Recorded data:
□ □ □ □
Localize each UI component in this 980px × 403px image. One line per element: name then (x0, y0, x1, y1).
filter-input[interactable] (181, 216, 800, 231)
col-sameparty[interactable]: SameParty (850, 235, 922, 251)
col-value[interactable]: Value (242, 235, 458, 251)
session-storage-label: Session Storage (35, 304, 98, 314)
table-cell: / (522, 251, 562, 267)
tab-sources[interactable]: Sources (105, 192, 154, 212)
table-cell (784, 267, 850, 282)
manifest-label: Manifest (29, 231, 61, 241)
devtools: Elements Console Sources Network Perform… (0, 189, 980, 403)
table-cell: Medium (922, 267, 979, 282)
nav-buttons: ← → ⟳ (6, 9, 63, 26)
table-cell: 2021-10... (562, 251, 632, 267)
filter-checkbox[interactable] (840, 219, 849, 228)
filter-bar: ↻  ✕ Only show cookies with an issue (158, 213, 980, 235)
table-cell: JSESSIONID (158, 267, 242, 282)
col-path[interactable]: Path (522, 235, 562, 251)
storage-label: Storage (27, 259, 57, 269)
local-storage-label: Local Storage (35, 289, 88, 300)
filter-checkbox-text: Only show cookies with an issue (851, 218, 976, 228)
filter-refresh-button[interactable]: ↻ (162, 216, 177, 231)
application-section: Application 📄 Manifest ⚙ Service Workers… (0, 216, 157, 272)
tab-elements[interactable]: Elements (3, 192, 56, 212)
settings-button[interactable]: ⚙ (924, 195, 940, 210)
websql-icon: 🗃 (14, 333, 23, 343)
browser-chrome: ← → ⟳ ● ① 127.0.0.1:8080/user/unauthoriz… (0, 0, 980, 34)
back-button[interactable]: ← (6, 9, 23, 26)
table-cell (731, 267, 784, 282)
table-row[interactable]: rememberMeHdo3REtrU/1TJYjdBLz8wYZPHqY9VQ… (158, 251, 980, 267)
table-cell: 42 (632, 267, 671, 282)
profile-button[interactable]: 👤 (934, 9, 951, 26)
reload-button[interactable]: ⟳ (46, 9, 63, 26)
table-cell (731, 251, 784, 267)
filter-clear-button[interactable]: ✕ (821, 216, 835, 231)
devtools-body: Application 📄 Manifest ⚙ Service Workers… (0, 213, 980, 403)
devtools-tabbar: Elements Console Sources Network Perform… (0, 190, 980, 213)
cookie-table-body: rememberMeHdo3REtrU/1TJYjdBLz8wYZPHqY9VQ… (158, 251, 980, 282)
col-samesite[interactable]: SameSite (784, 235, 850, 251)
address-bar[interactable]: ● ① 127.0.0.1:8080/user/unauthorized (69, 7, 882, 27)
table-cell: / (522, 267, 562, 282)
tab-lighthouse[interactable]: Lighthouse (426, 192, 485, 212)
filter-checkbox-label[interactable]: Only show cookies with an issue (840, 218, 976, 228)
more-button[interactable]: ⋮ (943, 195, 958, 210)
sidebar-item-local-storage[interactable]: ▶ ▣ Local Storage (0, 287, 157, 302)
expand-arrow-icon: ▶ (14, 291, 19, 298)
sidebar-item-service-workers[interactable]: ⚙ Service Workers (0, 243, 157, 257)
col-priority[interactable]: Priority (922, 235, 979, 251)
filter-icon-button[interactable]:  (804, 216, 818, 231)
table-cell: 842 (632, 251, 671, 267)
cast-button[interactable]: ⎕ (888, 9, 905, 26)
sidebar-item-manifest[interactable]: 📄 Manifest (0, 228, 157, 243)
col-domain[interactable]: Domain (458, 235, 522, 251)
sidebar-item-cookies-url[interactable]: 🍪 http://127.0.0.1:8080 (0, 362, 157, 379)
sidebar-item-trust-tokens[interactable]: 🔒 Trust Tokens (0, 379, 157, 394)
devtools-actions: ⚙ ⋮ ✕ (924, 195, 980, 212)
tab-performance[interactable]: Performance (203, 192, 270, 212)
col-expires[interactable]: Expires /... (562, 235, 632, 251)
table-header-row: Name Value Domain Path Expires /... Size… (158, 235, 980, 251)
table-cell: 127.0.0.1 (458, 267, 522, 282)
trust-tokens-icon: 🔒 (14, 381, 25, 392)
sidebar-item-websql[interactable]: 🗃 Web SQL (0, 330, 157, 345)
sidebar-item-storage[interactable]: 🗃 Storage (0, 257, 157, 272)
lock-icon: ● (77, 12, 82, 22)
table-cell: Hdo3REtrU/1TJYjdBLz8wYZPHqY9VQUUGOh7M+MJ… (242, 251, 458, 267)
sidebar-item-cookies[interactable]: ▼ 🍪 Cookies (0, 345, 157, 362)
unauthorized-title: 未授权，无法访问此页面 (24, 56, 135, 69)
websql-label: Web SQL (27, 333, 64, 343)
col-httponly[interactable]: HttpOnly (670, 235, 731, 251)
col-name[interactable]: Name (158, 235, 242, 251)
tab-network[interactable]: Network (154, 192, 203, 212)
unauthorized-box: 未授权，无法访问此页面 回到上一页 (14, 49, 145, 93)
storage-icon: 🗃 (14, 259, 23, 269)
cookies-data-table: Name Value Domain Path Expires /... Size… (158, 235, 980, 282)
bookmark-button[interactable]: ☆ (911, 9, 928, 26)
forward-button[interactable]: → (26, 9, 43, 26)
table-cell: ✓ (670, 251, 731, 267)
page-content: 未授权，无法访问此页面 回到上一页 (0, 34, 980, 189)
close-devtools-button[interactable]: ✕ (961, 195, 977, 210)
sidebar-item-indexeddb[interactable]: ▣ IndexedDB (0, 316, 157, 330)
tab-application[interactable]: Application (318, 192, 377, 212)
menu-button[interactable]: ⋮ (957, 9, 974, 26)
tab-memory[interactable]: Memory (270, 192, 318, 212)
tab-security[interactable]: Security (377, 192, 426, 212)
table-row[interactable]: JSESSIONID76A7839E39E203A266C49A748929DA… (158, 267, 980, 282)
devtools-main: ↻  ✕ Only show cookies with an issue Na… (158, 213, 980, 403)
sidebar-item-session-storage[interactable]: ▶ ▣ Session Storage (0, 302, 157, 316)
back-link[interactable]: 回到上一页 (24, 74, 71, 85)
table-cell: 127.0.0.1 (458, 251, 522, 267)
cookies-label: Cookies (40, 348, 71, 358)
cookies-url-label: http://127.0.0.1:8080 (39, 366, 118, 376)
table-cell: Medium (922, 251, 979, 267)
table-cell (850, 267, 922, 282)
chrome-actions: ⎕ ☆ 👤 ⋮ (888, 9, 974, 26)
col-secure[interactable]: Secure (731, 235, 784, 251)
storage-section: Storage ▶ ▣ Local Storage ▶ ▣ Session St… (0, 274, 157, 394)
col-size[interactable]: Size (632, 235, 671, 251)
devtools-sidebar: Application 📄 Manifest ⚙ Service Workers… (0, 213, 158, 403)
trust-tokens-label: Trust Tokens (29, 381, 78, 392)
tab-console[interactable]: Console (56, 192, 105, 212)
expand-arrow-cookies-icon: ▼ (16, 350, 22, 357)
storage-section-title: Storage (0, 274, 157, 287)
□ □ □ □
Work request => All lines with the string "actions" must be copied from the data.

Answer to this problem =>
devtools-actions: ⚙ ⋮ ✕ (924, 195, 980, 212)
chrome-actions: ⎕ ☆ 👤 ⋮ (888, 9, 974, 26)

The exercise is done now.